• RECORD SET:
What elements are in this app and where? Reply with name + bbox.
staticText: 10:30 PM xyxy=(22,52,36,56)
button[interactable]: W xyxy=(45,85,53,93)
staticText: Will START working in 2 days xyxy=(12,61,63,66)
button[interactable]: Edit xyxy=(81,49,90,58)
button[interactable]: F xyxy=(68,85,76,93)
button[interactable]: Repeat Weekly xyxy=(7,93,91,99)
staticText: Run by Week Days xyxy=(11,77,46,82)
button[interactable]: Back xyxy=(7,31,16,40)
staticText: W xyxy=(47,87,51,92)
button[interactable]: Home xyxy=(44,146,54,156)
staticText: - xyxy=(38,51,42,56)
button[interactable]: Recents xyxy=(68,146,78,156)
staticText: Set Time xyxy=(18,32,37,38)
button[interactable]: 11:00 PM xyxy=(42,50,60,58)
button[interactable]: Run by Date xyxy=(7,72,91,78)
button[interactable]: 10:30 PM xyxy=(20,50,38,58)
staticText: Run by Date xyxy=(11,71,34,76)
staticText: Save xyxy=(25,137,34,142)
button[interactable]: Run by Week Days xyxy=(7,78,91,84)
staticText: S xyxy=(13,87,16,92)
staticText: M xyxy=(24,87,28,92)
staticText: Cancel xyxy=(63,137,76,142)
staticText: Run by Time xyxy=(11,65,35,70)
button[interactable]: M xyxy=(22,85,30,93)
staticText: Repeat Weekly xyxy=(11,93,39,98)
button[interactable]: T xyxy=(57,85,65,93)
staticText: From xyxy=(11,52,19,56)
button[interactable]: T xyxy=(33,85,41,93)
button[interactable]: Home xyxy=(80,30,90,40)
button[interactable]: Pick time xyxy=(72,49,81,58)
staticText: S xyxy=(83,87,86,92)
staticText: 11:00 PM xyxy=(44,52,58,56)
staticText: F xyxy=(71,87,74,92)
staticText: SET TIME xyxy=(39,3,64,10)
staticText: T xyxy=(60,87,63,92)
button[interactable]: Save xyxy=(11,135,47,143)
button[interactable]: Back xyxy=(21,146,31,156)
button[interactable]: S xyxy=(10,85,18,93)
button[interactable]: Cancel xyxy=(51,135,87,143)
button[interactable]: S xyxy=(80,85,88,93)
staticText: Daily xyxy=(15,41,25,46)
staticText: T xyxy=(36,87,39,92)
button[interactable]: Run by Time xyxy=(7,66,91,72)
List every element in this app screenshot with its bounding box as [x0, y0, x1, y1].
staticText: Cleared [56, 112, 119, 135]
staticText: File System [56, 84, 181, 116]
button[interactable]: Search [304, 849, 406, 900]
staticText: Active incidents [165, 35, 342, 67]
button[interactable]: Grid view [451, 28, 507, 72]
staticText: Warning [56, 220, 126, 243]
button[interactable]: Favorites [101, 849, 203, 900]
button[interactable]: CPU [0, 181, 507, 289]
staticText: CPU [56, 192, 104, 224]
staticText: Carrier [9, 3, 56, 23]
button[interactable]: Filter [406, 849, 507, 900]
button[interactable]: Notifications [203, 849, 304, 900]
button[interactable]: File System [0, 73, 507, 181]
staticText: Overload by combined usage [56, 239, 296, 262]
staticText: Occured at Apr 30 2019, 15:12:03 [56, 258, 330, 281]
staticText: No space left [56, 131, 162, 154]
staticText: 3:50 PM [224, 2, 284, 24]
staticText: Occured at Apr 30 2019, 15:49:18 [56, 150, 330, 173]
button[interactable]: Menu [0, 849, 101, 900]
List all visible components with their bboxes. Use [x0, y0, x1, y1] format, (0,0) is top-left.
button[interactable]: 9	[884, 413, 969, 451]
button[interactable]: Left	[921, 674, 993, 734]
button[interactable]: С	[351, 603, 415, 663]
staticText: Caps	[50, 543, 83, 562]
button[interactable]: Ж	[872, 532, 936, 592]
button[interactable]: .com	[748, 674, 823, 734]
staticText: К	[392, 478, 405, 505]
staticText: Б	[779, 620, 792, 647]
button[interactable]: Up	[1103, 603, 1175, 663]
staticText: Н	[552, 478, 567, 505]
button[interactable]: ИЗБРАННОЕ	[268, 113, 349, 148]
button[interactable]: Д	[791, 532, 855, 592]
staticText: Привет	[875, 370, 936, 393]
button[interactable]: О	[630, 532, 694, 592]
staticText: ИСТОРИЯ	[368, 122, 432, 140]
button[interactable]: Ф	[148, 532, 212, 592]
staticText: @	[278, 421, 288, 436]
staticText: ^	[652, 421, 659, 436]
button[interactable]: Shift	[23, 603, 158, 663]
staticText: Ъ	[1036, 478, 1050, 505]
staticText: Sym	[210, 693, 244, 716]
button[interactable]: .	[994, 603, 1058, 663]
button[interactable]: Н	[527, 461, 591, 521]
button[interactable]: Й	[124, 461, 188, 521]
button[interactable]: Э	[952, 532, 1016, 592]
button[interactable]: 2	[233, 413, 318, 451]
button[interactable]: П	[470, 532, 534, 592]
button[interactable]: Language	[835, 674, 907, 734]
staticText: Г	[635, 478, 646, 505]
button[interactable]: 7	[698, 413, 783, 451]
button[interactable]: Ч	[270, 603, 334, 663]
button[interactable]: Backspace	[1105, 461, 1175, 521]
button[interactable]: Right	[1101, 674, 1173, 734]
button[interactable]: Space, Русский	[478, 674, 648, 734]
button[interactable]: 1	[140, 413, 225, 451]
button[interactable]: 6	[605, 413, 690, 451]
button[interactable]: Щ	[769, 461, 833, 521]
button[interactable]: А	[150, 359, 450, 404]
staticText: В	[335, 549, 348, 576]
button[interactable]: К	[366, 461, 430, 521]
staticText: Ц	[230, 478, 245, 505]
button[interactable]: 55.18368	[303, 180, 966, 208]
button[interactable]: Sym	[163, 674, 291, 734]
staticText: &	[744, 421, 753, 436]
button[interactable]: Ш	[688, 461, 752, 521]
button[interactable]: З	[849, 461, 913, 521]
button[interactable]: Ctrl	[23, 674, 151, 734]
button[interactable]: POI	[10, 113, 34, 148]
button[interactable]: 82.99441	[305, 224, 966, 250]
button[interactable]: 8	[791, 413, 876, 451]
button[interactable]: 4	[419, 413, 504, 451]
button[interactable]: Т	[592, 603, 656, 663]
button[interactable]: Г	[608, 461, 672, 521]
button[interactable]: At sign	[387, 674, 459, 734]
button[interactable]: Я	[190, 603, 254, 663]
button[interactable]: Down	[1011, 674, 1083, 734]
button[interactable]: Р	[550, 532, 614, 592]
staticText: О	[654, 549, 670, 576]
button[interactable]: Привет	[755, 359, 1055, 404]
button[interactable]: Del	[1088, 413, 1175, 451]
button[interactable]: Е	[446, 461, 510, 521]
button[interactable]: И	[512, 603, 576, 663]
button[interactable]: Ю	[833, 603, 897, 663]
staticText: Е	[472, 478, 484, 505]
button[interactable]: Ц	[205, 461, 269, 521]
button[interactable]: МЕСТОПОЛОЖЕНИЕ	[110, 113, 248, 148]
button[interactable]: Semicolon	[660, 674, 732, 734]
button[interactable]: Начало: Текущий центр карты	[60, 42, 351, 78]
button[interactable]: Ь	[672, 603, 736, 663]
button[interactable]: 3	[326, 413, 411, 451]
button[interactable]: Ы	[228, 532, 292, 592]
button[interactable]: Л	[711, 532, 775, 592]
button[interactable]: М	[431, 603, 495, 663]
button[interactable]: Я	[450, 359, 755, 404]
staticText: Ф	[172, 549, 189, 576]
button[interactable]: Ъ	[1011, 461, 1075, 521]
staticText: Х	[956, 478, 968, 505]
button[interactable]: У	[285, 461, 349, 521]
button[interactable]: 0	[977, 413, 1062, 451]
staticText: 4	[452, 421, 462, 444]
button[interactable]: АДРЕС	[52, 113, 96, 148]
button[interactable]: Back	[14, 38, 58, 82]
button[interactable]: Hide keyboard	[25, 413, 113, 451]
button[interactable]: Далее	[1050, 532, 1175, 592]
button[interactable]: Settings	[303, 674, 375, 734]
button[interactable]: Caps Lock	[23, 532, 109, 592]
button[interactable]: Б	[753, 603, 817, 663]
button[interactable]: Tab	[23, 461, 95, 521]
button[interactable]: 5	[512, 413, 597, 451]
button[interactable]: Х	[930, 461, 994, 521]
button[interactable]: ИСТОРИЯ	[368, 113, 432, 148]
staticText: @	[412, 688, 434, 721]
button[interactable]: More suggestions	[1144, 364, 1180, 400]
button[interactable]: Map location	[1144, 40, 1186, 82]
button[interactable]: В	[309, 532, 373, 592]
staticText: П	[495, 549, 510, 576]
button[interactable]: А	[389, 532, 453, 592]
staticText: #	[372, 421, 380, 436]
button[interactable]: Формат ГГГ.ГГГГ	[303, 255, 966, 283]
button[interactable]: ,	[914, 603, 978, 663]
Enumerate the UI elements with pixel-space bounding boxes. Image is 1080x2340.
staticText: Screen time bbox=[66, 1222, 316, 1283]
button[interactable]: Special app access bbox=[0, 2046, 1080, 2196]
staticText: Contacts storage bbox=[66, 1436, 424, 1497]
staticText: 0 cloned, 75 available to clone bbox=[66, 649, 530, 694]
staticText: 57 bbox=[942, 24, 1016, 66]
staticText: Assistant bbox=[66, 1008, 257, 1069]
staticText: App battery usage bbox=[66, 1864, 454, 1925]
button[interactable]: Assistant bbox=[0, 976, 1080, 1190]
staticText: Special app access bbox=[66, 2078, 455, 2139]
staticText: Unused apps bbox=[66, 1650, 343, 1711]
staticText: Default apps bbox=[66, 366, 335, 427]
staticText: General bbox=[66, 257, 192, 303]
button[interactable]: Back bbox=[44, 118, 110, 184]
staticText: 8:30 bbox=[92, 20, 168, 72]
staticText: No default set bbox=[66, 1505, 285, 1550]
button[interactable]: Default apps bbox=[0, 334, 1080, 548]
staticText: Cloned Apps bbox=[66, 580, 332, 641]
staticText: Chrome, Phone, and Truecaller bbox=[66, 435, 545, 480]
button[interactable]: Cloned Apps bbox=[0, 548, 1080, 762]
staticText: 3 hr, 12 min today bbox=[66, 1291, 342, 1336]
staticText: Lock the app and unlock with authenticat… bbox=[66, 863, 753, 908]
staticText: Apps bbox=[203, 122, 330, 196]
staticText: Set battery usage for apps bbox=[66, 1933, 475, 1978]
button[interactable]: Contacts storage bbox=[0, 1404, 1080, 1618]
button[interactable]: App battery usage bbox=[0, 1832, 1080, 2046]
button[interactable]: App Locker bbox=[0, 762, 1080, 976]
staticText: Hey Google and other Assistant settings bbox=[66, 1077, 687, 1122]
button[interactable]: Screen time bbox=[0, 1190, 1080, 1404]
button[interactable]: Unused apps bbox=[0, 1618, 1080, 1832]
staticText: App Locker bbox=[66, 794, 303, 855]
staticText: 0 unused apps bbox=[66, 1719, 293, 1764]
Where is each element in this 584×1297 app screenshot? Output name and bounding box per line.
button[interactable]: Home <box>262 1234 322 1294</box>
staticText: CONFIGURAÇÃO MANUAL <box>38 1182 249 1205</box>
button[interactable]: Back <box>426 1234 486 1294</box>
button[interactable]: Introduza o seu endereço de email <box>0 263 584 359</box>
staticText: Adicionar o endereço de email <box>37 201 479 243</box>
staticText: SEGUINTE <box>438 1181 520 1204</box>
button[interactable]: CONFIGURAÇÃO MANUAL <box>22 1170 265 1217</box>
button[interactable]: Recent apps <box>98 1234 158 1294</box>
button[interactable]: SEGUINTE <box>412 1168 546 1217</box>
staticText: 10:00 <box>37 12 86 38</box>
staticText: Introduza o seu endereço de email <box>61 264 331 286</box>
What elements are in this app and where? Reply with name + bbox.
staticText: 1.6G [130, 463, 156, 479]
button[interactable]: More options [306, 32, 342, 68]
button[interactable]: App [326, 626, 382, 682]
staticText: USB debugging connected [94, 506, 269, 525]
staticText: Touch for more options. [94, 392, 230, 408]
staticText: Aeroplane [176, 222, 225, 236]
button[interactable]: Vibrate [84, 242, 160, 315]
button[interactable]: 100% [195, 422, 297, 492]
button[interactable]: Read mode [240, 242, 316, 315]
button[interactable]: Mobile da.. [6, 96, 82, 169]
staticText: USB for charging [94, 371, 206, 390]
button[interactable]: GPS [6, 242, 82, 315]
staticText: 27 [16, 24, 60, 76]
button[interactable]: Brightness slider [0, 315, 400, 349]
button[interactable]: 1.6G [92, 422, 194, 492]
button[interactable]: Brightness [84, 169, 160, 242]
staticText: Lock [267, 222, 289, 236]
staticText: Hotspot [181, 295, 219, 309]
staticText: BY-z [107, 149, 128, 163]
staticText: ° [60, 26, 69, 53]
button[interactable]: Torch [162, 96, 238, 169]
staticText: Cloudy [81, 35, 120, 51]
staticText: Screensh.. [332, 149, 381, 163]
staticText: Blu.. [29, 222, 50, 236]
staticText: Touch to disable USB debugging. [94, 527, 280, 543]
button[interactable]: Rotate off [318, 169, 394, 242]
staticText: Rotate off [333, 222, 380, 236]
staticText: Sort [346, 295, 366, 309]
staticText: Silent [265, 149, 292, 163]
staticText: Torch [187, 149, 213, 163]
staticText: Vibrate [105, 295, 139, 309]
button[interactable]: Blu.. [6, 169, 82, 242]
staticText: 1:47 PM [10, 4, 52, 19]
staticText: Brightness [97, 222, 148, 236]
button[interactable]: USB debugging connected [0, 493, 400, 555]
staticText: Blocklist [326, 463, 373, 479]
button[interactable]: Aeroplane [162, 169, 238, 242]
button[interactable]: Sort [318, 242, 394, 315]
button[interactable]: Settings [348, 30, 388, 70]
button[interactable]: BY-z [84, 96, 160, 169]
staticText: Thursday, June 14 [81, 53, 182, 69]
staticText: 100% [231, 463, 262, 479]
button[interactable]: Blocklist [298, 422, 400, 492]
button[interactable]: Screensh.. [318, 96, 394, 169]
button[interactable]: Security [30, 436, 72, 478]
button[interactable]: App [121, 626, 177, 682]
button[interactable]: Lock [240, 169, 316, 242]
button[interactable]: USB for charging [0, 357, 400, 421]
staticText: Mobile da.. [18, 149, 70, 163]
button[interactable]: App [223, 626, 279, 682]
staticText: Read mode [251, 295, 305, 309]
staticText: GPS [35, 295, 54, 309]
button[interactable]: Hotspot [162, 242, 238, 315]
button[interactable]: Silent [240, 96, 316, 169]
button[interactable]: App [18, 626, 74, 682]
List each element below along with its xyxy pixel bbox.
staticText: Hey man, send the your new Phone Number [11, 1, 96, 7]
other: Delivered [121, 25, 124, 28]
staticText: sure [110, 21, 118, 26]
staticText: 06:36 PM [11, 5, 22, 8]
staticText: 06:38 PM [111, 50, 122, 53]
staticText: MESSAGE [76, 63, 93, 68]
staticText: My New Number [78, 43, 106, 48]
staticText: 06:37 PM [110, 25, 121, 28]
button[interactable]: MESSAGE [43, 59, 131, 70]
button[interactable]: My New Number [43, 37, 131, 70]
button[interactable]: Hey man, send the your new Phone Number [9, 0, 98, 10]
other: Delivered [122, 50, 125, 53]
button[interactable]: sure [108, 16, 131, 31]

• PROMPT:
Search each line of the entries for the string "pixel", then say how many lines have it. Reply with the number only.

• FINISHED TASK:
2